Reply to post: Stupid idea, coding isn't writing a novel!

Microsoft touts real-time over-the-network pair programming in Visual Studio, GitHub ships it

Anonymous Coward
Anonymous Coward

Stupid idea, coding isn't writing a novel!

It becomes obvious that the commercially exploited development tools have reached their current limit if companies suddenly try to sell us this kind of crap. Because who in their right mind would use anything like this?

It's already difficult to administrate a larger team project because although you expect every programmer to do their best to send in flawless code, the reality shows us that everyone can make a mistake. The larger your project grows the more important quality checking will become. And even then most project developers prefer that others (so devs. other than the coder(s) themselves) go over the code manually because humans can often spot certain hiccups better than automations.

This is also one of the reasons VCS can be so extremely invaluable because it allows you to pick out every single commit to check it out, and also apply full control over it. Something tells me that this kind of failsave won't be part of this monstrosity. At least not the first releases because... If you sell people a fully working product then what's left to sell them at a later time?

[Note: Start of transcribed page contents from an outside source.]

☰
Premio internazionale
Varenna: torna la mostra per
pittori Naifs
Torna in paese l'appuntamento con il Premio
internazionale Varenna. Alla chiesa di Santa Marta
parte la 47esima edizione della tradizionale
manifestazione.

Sure; if you use this system to get someone else to go over your code to spot mishaps then I'm confident that it'll work and can become a valuable tool. But that's not pair programming, one person wouldn't be programing but merely quality checking.

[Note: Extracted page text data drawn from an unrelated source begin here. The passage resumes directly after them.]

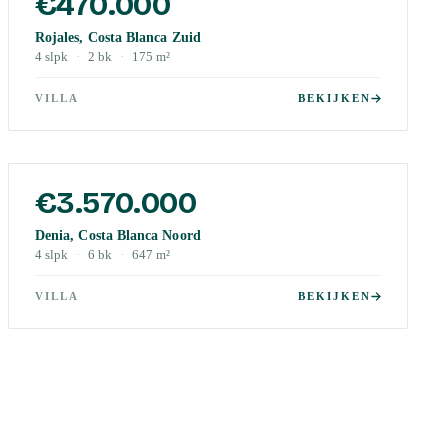
€470.000
Rojales, Costa Blanca Zuid
4
slpk
·
2
bk
·
175
m²
VILLA
BEKIJKEN
€3.570.000
Denia, Costa Blanca Noord
4
slpk
·
6
bk
·
647
m²
VILLA
BEKIJKEN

But to actually program on the same thing together both participants would have to know exactly what the goal is. So: the initial programmer would first have to explain the goal, how to reach it, what to do and what not to do (for example: with Java you'd either want getters and setters or not, or you want private's because this will be stand alone or you recon that it might become part of something bigger so lets go for protected instead) and then also you'd have to divide your tasks. Who does what?

So my dilemma: wouldn't all that time spend on getting the coding strategy explained be much better spent on the actual coding?

I wonder how long before we can see this scheme used to excuse ones coding mishaps.. "Yes, the code was crappy as heck but it wasn't my fault. My coding pairing buddy made a mess, not me. So you shouldn't be criticizing me (even though I sent in the code in the first place)...".